What is the downside of the vaccine in your hypothetical?
 
If it weren't so dangerous, it'd actually be kind of a fascinating sociological experiment.

If you knew a vaccine were only 95% effective, would you still give it to your kids if the disease also only had a 5% mortality rate?
What about 90% effective?

Let KenPom determine life/death?
 
"In 1986 when the VICP was first created vaccine makers were protected from lawsuit by the public. The VICP insulates vaccine manufacturers from liability and requires that petitioners bring their petitions solely against HHS. They may not sue manufacturers or healthcare practitioners. The rationale for this industry and professional protection was to ensure a stable childhood vaccine supply and to keep prices affordable.

The 1986 Law also permits the vaccine makers the right to not disclose known risks
to parents or guardians of those being vaccinated.
Based on something called the “learned intermediary” doctrine, manufacturers bear no liability for giving, or failing to give, accurate or complete information to those vaccinated."


Did not know this.
 
If it weren't so dangerous, it'd actually be kind of a fascinating sociological experiment.

If you knew a vaccine were only 95% effective, would you still give it to your kids if the disease also only had a 5% mortality rate?
What about 90% effective?

You're right. It's just a poorly designed hypothetical.

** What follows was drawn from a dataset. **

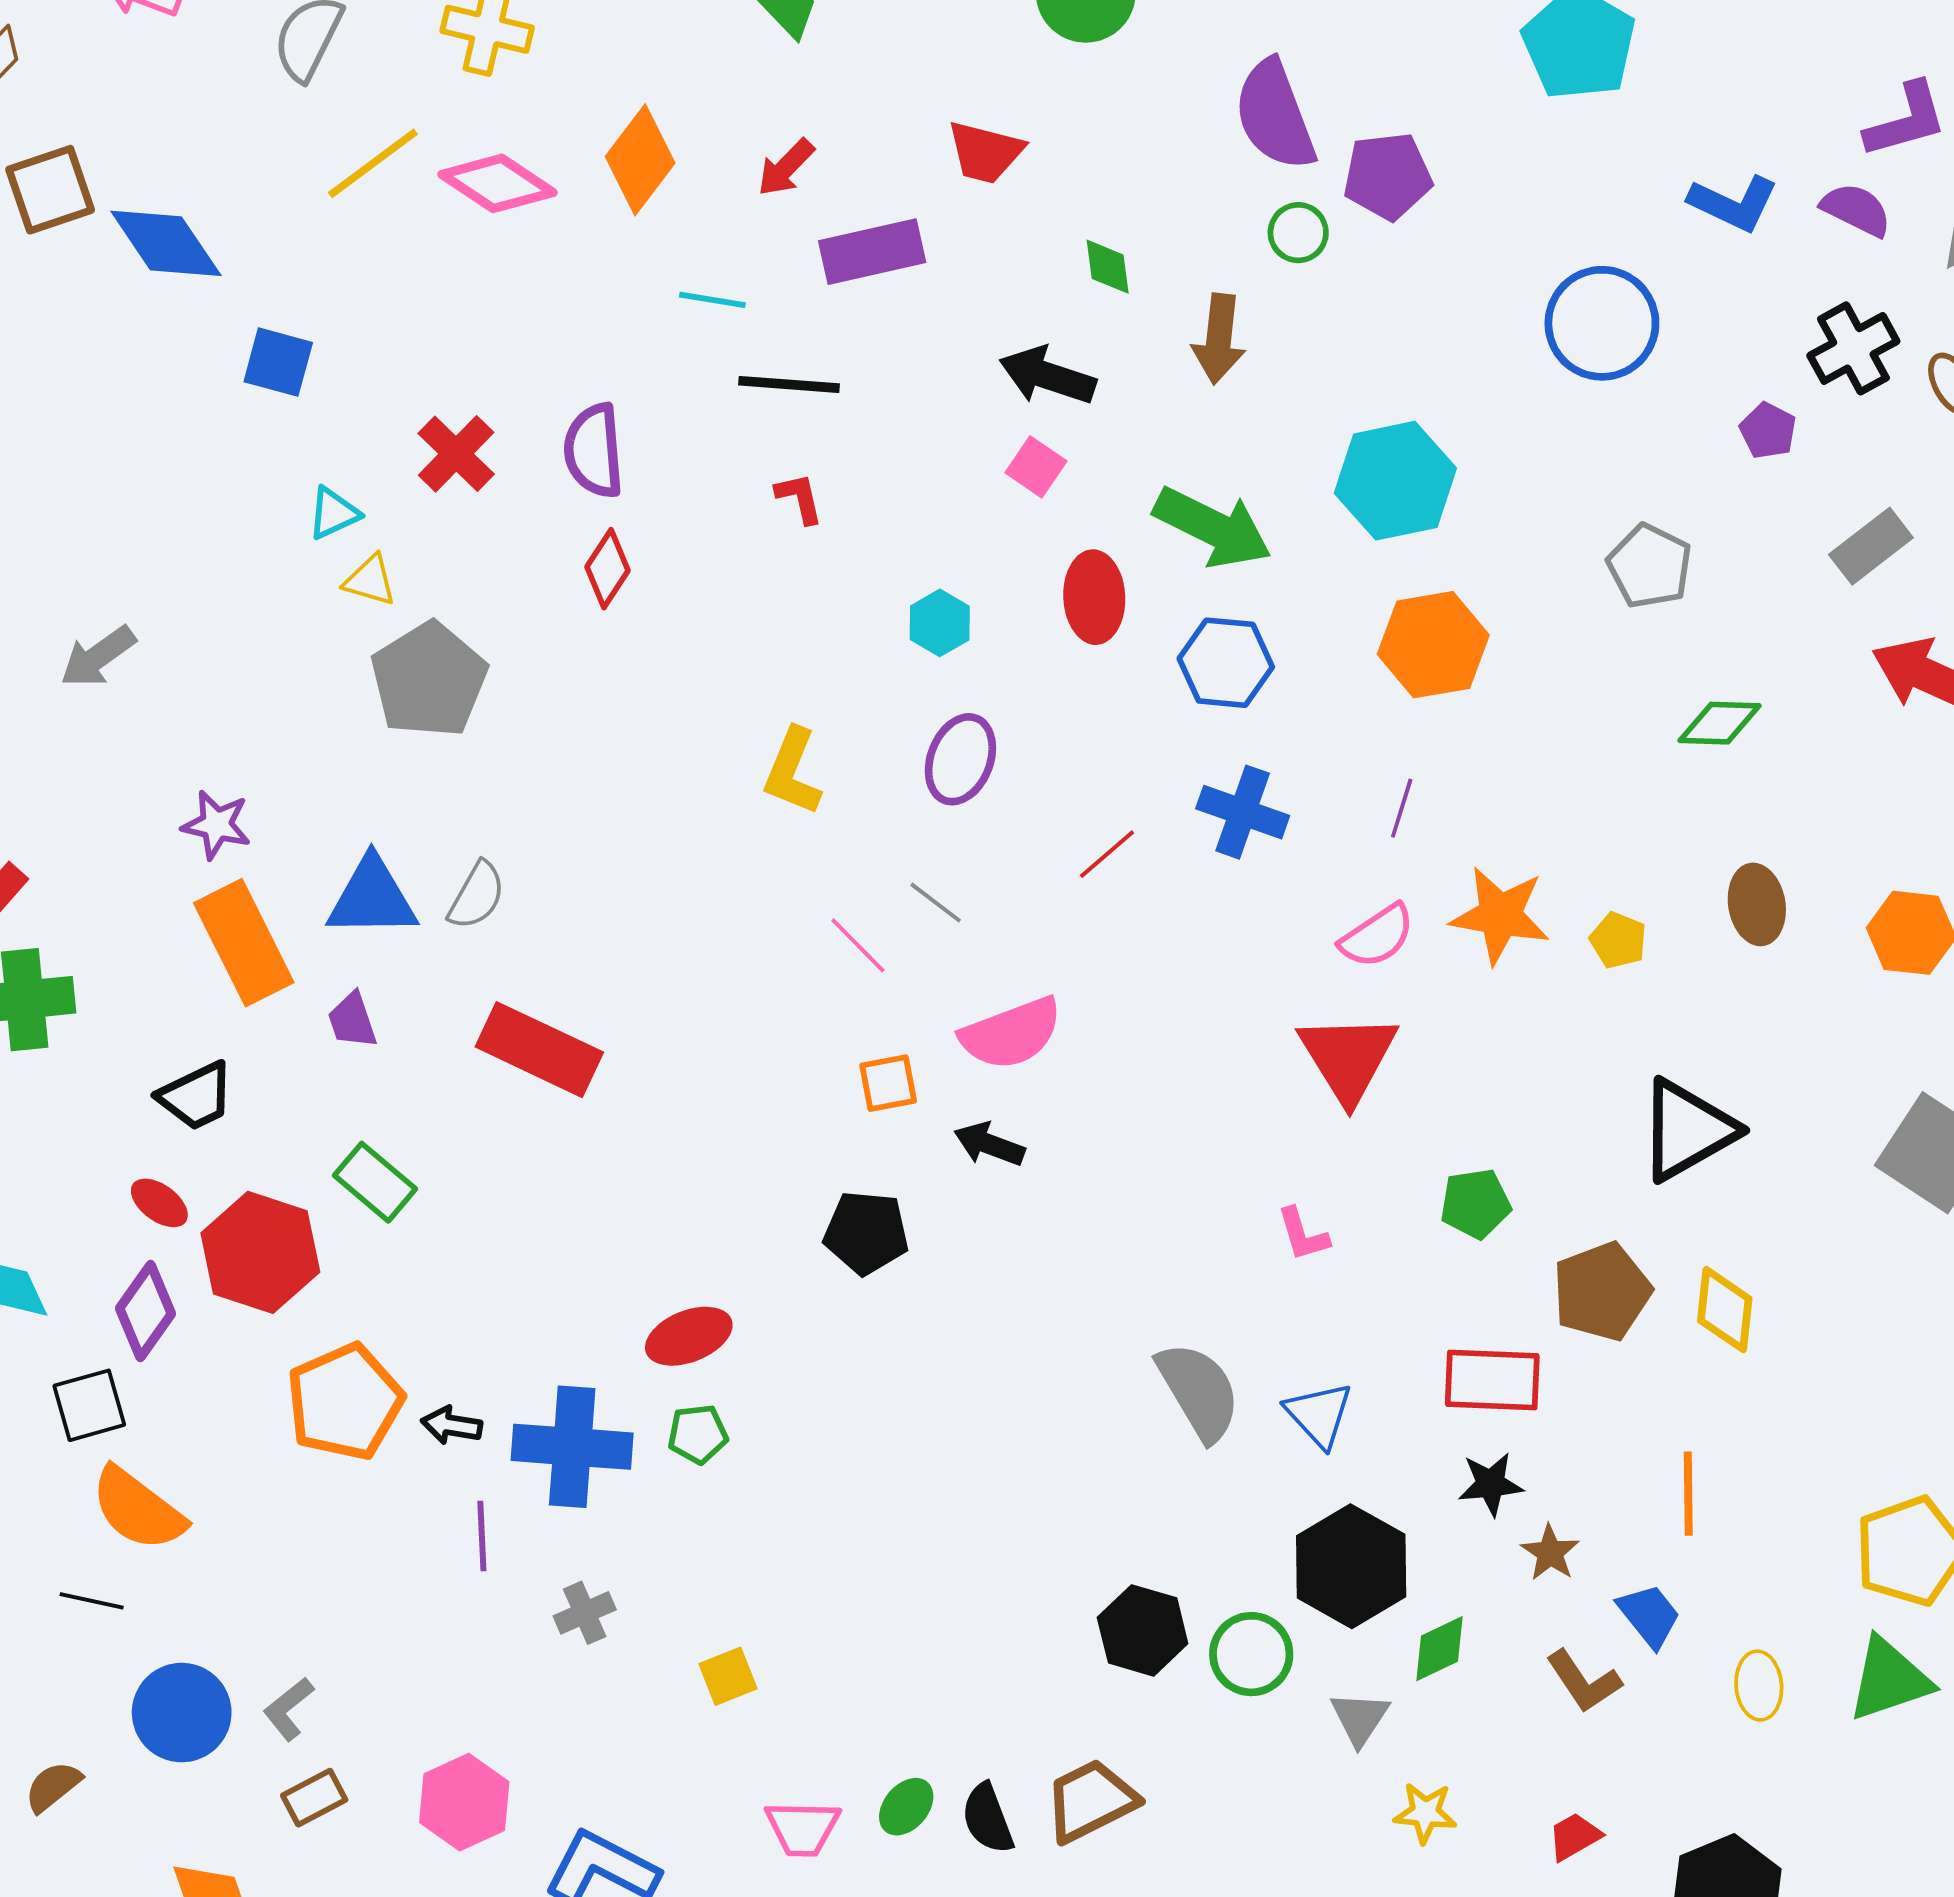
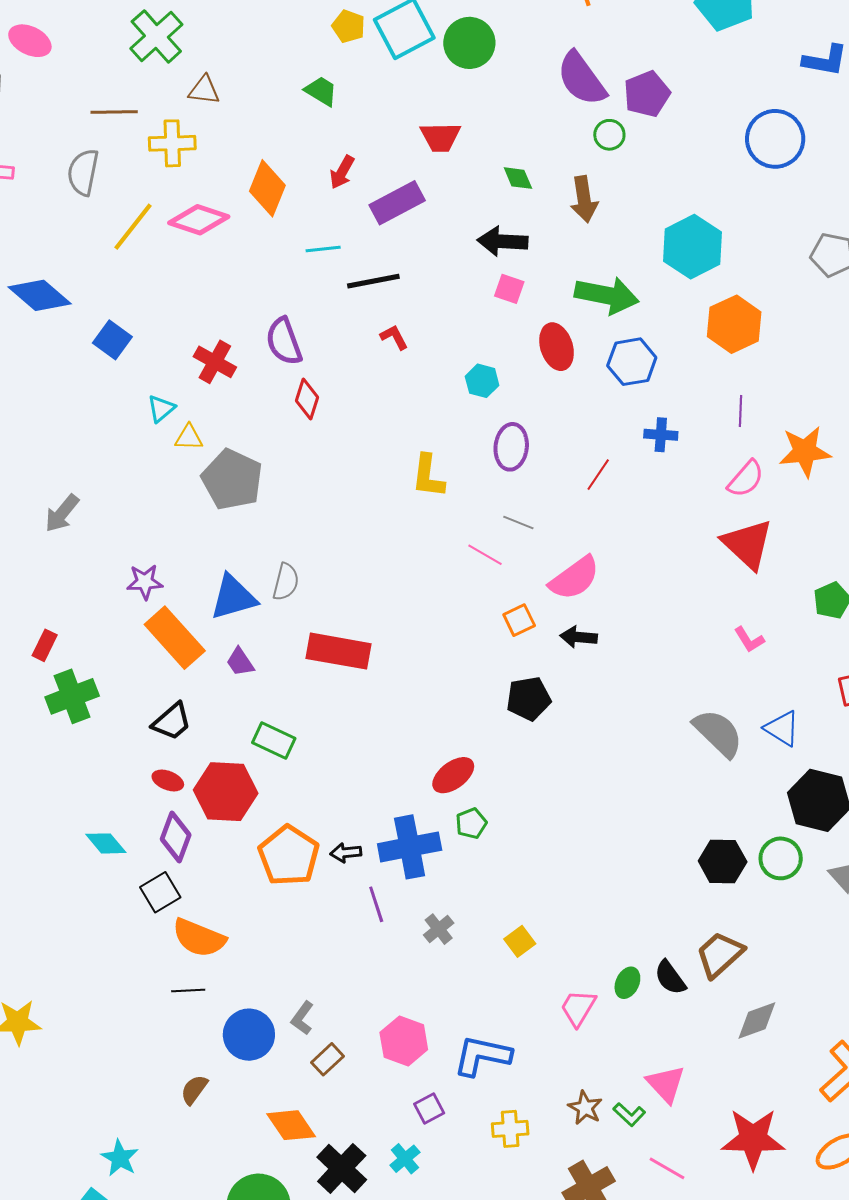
blue square: (278, 362) -> (112, 340), turned 36
blue cross: (1243, 812) -> (661, 435), size x0.7
pink trapezoid: (803, 1828) -> (578, 1008), turned 135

It isn't even a hypothetical. It is a reality. Vaccines aren't 100% effective at generating immunity to begin with, not even considering the duration and effectiveness (whether it is sterilizing or simply protective) of said immunity varies. The reason the vaccination schedule works so well (and the reason almost nobody with the knowledge and training to study vaccines focuses on tweaking it to make parents watch fewer shots at one time) is because having a large percentage of a population vaccinated provides population level immunity. Whether any vaccinated individual is actually immune is almost irrelevant, so long as the vaccine is effective in a large enough percent of those vaccinated they will benefit too (this is especially true when you target susceptible populations). Effectiveness of vaccines are all about limiting transmission of the disease at a level much greater than the individual (a concept you point out eludes pretty much ALL anti-vaccine types).
 
haven't read the whole thread.

I think anti-vaccine people are fucking nuts and reckless assholes.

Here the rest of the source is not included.